En todos los casos, sus protagonistas batallaban sin esperanza contra sentimientos y fenómenos que parecían entidades autónomas en sí mismas, amenazas que trascendían cualquier causa, efecto o relación con el resto del universo. Como uno de sus personajes notaría célebremente, “llegará tarde o temprano el periodo en el que deba abandonar la vida y la razón del todo, en algún conflicto con el espíritu siniestro: EL MIEDO”. Y efectivamente, aunque terroríficas, bien sabemos que este tipo de historias pueden resultar magnéticas cuando nos dejamos arrastrar por su prosa a los rincones más inexplorados de nuestras propias mentes, encontrando un valor estético en la magia de aquello que nunca podremos comprender. Para Poe esta belleza inherente al misterio iba en oposición franca con el esfuerzo científico por revelar y explicar las relaciones más sutiles del universo –uno del cual él mismo tomó parte en más de una ocasión– y directamente lo expresó así en su Soneto a la Ciencia:

¡Ciencia! ¡verdadera hija del tiempo tú eres!

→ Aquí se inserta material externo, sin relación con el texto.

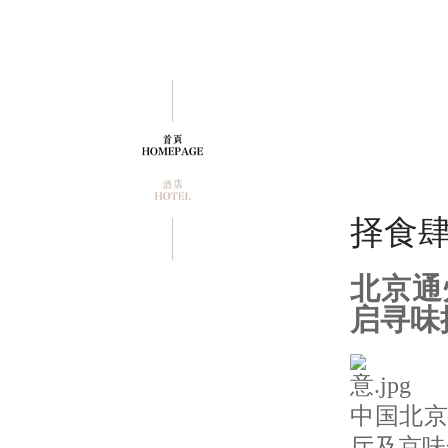
择食肆
北京通
启寻味
中国北京
厅及京味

que alteras todas las cosas con tus escrutadores ojos.

¿Por qué devoras así el corazón del poeta?

Buitre, cuyas alas son obtusas realidades.

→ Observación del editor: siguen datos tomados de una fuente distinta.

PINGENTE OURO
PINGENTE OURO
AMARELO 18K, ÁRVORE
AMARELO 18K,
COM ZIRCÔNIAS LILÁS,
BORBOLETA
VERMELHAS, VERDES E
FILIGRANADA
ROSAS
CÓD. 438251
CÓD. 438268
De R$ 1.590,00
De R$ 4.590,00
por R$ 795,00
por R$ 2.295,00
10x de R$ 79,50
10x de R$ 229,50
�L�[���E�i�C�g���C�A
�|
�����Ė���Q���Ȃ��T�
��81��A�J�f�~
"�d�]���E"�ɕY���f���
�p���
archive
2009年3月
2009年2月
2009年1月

Soneto a la ciencia – Edgar Allan Poe

¿Tendría razón Poe en la crítica que expresa aquí a la comprensión natural del universo, anhelo permanente de la empresa científica? Lo cierto es que en este verso se esconden una verdad y una confusión, no en conflicto sino alimentándose la una a la otra. Razón tendría el poeta, sin duda alguna, en sentir cierto desprecio por un mundo que haya perdido su magia bajo las alas del buitre científico, devorando los rincones en los que históricamente se ocultaron las hadas y los espíritus, dioses, demonios y dragones. La confusión, sin embargo, radica en la caracterización poco halagadora y unidimensional que se nos expresa sobre los ideales de la ciencia, y su capacidad real para iluminar en su totalidad los secretos del cosmos. Después de todo, la belleza, dado que ésta sea algo que podamos reconocer, no habita solo en la capa más superficial de los fenómenos que nos rodean, siempre evidente a la mirada, o siquiera en la imaginación que usamos para llenar los puntos ciegos de nuestra percepción. La naturaleza no produce sus patrones intrincados y complejos solo para beneficio de la experiencia humana, en nuestras escalas y nuestros tiempos, al servicio de nuestro ego colectivo. Por el contrario, cada nivel de la existencia, desde los átomos más diminutos hasta los astros de tamaños inimaginables, desde el inicio del universo hasta el momento en el que se apague la última estrella, y más allá, el cosmos está cargado de belleza potencial, esperando ser apreciada y valorada por seres conscientes y valientes. Y para tranquilidad del poeta, también está cargado de misterios sobre misterios, en los que cada respuesta no hace sino abrir la puerta a un sin fin de nuevas preguntas.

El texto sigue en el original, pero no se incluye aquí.